La population congolaise mérite d'être tirée de la concurrence déloyale que lui imposent les étrangers en RDC. Nous parlons là de l'État face à la protection des autochtones et, donc, des intérêts congolais. Il est incompréhensible de retrouver des sujets étrangers en train d'exercer dans le petit-commerce. Ce même petit-commerce est garanti par les textes légaux aux Congolais. Ce qui se passe est une forme de contradiction sociale exacerbée. Il faut à la RDC de protéger les quelques emplois disponibles et d'en faire des emplois latéraux et extensifs. La relation entre un État et les hommes d'affaires étrangers n'a jamais été un mariage à long terme, alors que les locaux sont les partenaires permanents de l'État.
La conséquence directe de la concurrence déloyale, c'est que les locaux ferment leurs portes. En fermant leurs portes, ce sont des milliers de familles reversées directement dans la courbe du chômage, estimée en 2016 à 71 % de la population. Les plus résistants d'entre les locaux réduisent leurs services et n'offrent plus qu'un service minimum et dans un espace réduit, ce qui conduit à la baisse du pouvoir d'achat. Si la création d'emplois tarde à venir, les emplois disponibles doivent être préservés pour ne pas verser tout le peuple dans la misère.
Conclusion : vers une régulation nécessaire
Nous sommes face à une équation aux inconnues multiples en RDC. D'une part, l'emploi disponible est distribué à une section des gens suivant un schéma tout à fait occulte qui n'avantage pas tout le monde.

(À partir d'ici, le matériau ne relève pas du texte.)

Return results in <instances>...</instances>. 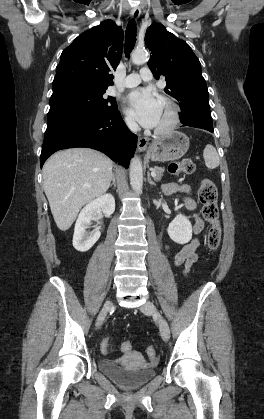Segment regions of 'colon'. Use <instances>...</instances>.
Listing matches in <instances>:
<instances>
[{"label":"colon","mask_w":264,"mask_h":419,"mask_svg":"<svg viewBox=\"0 0 264 419\" xmlns=\"http://www.w3.org/2000/svg\"><path fill=\"white\" fill-rule=\"evenodd\" d=\"M195 170V164L190 159L172 162L168 166V171L172 175L191 174ZM198 199L202 205L201 213L210 227L207 235V245L210 250L215 251L221 241V226L219 222V210L217 206V188L209 179H203L198 189ZM125 349L131 348L130 342L122 344ZM101 349L103 351L112 350V343L109 338L102 341ZM148 357L153 360L156 358V349L152 346L146 349Z\"/></svg>","instance_id":"colon-1"}]
</instances>
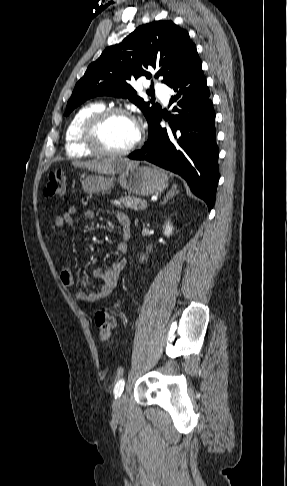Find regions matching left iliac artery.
<instances>
[{
	"mask_svg": "<svg viewBox=\"0 0 287 486\" xmlns=\"http://www.w3.org/2000/svg\"><path fill=\"white\" fill-rule=\"evenodd\" d=\"M124 385H125V381L124 379H120L115 387H114V395H115V398L117 397H120L122 392H123V389H124Z\"/></svg>",
	"mask_w": 287,
	"mask_h": 486,
	"instance_id": "1",
	"label": "left iliac artery"
}]
</instances>
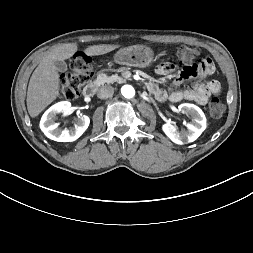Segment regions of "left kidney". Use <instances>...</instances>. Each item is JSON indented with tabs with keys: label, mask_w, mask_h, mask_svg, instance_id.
<instances>
[{
	"label": "left kidney",
	"mask_w": 253,
	"mask_h": 253,
	"mask_svg": "<svg viewBox=\"0 0 253 253\" xmlns=\"http://www.w3.org/2000/svg\"><path fill=\"white\" fill-rule=\"evenodd\" d=\"M178 111L190 116L192 122L187 124V130L179 132L176 126L166 123L162 126L164 133L176 144L182 145L195 141L206 129V117L196 105L183 103L178 106Z\"/></svg>",
	"instance_id": "5707ae66"
}]
</instances>
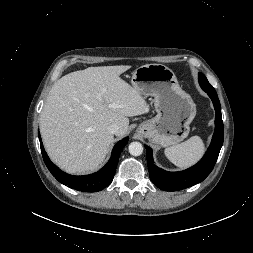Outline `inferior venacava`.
Instances as JSON below:
<instances>
[{"label":"inferior vena cava","instance_id":"1","mask_svg":"<svg viewBox=\"0 0 253 253\" xmlns=\"http://www.w3.org/2000/svg\"><path fill=\"white\" fill-rule=\"evenodd\" d=\"M108 131L111 134H117L119 132V126L117 124H112L108 127Z\"/></svg>","mask_w":253,"mask_h":253}]
</instances>
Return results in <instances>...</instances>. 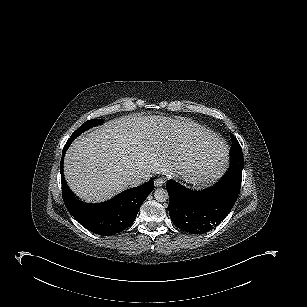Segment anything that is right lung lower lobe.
Here are the masks:
<instances>
[{
	"label": "right lung lower lobe",
	"mask_w": 307,
	"mask_h": 307,
	"mask_svg": "<svg viewBox=\"0 0 307 307\" xmlns=\"http://www.w3.org/2000/svg\"><path fill=\"white\" fill-rule=\"evenodd\" d=\"M69 145L66 143L63 148L60 172L63 198L70 214L86 229L102 236H110L128 228L144 200L153 191L154 181L123 191L103 203L81 202L73 197L63 177V158Z\"/></svg>",
	"instance_id": "98d812e1"
}]
</instances>
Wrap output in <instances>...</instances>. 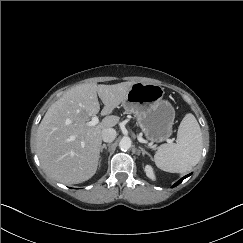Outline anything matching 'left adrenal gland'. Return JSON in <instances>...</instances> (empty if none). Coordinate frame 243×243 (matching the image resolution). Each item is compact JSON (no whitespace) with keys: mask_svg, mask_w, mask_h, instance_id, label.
<instances>
[{"mask_svg":"<svg viewBox=\"0 0 243 243\" xmlns=\"http://www.w3.org/2000/svg\"><path fill=\"white\" fill-rule=\"evenodd\" d=\"M140 151L142 152V155L145 156V155H148L151 159H152V156L142 147H139Z\"/></svg>","mask_w":243,"mask_h":243,"instance_id":"a2214340","label":"left adrenal gland"}]
</instances>
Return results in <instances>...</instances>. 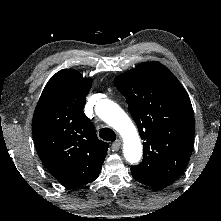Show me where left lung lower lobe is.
<instances>
[{
    "label": "left lung lower lobe",
    "instance_id": "0a47b994",
    "mask_svg": "<svg viewBox=\"0 0 221 221\" xmlns=\"http://www.w3.org/2000/svg\"><path fill=\"white\" fill-rule=\"evenodd\" d=\"M162 187H165V185H156V186H152V188H155V189H159V188H162Z\"/></svg>",
    "mask_w": 221,
    "mask_h": 221
}]
</instances>
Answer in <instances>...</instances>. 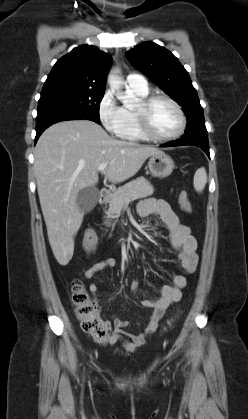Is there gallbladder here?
Listing matches in <instances>:
<instances>
[{
    "instance_id": "1",
    "label": "gallbladder",
    "mask_w": 248,
    "mask_h": 419,
    "mask_svg": "<svg viewBox=\"0 0 248 419\" xmlns=\"http://www.w3.org/2000/svg\"><path fill=\"white\" fill-rule=\"evenodd\" d=\"M99 200V191L94 187L81 189L78 193L76 203L85 213L90 212Z\"/></svg>"
}]
</instances>
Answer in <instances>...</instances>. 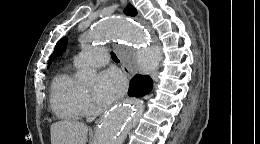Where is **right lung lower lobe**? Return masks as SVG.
<instances>
[{
	"label": "right lung lower lobe",
	"mask_w": 260,
	"mask_h": 144,
	"mask_svg": "<svg viewBox=\"0 0 260 144\" xmlns=\"http://www.w3.org/2000/svg\"><path fill=\"white\" fill-rule=\"evenodd\" d=\"M153 87L152 79L147 75H135L129 86L128 95L129 96H143L148 94Z\"/></svg>",
	"instance_id": "1"
}]
</instances>
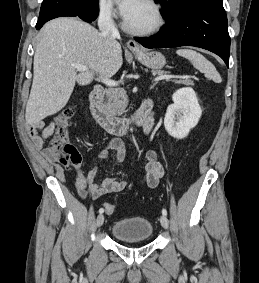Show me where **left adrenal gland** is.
<instances>
[{
    "label": "left adrenal gland",
    "mask_w": 259,
    "mask_h": 283,
    "mask_svg": "<svg viewBox=\"0 0 259 283\" xmlns=\"http://www.w3.org/2000/svg\"><path fill=\"white\" fill-rule=\"evenodd\" d=\"M156 84H157V82L153 83V84L151 85L150 89H153Z\"/></svg>",
    "instance_id": "a2214340"
}]
</instances>
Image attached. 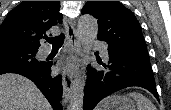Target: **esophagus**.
I'll return each mask as SVG.
<instances>
[{
    "label": "esophagus",
    "mask_w": 171,
    "mask_h": 110,
    "mask_svg": "<svg viewBox=\"0 0 171 110\" xmlns=\"http://www.w3.org/2000/svg\"><path fill=\"white\" fill-rule=\"evenodd\" d=\"M64 27L66 32V40L70 56L63 65L62 85L63 99L67 102L76 89L77 68L74 65L80 54V44L74 23L68 18H64Z\"/></svg>",
    "instance_id": "34e87169"
}]
</instances>
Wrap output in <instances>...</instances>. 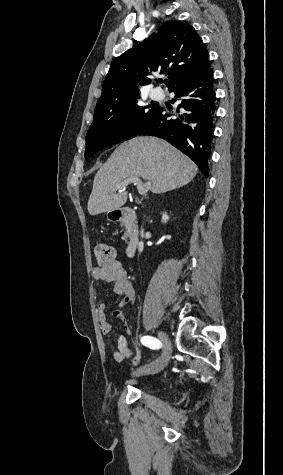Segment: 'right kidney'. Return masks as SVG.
Wrapping results in <instances>:
<instances>
[{"mask_svg":"<svg viewBox=\"0 0 283 475\" xmlns=\"http://www.w3.org/2000/svg\"><path fill=\"white\" fill-rule=\"evenodd\" d=\"M169 220V216H167L166 212H164L163 216H162V222H164V224H166V222H168Z\"/></svg>","mask_w":283,"mask_h":475,"instance_id":"1","label":"right kidney"}]
</instances>
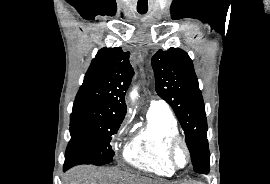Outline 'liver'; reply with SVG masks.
<instances>
[{
    "mask_svg": "<svg viewBox=\"0 0 270 184\" xmlns=\"http://www.w3.org/2000/svg\"><path fill=\"white\" fill-rule=\"evenodd\" d=\"M67 184H169L111 167L76 166L66 173Z\"/></svg>",
    "mask_w": 270,
    "mask_h": 184,
    "instance_id": "1",
    "label": "liver"
}]
</instances>
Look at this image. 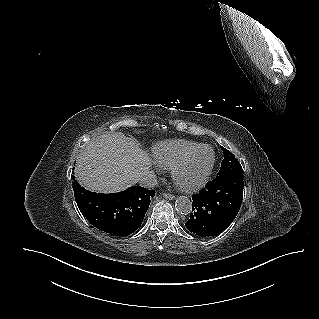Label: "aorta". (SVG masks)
I'll list each match as a JSON object with an SVG mask.
<instances>
[{
  "mask_svg": "<svg viewBox=\"0 0 319 319\" xmlns=\"http://www.w3.org/2000/svg\"><path fill=\"white\" fill-rule=\"evenodd\" d=\"M175 208L178 213L187 215L192 210V203L187 196H179L176 199Z\"/></svg>",
  "mask_w": 319,
  "mask_h": 319,
  "instance_id": "obj_1",
  "label": "aorta"
}]
</instances>
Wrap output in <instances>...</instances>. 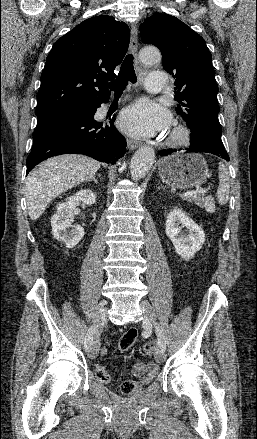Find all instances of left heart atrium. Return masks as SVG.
Segmentation results:
<instances>
[{
    "label": "left heart atrium",
    "mask_w": 257,
    "mask_h": 439,
    "mask_svg": "<svg viewBox=\"0 0 257 439\" xmlns=\"http://www.w3.org/2000/svg\"><path fill=\"white\" fill-rule=\"evenodd\" d=\"M170 123L171 115L168 110L149 100H141L127 107L119 119L122 130L138 137L163 134Z\"/></svg>",
    "instance_id": "left-heart-atrium-1"
}]
</instances>
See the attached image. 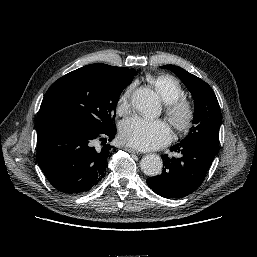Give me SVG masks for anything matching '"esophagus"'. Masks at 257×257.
<instances>
[{
	"mask_svg": "<svg viewBox=\"0 0 257 257\" xmlns=\"http://www.w3.org/2000/svg\"><path fill=\"white\" fill-rule=\"evenodd\" d=\"M125 150L130 152V153H138L137 150L133 149V148H130V147H125Z\"/></svg>",
	"mask_w": 257,
	"mask_h": 257,
	"instance_id": "esophagus-1",
	"label": "esophagus"
}]
</instances>
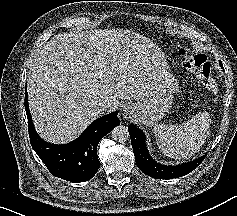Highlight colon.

L'État n'opère pas un suivi instantané pour savoir si tous les mécanismes de sélection dans des entreprises privées comme publiques suivent la courbe de sélection prévue. Les prédateurs sociaux qui confisquent les offres d'emploi pour les réduire à un cercle d'amis se rangent derrière le sous-emploi et croient réaliser un bien pour l'humanité. L'État ne sait pas dire combien d'emplois sont créés par an et comment ces emplois ont été distribués. Il ne crée pas suffisamment de nouveaux emplois, ce qui rend le plein-emploi imprévisible, même dans le long terme. Enfin, les citoyens qui tentent de mettre en place des petites initiatives locales qui créent de l'emploi pour 2 à 5 personnes sont étouffés par la concurrence déloyale que leur imposent les étrangers.
Il est question de bien fixer les choses. Si on règle bien les choses, on n'ira pas chercher un monteur de briques en Inde ou en Chine. Résoudre la crise de l'emploi en RDC passe par la régulation du système. Aussi, les recommandations, les réservations et la quotatisation dans le marché de l'emploi sont des construits sociaux bidons à démanteler rapidement pour une société congolaise accessible à tous les citoyens.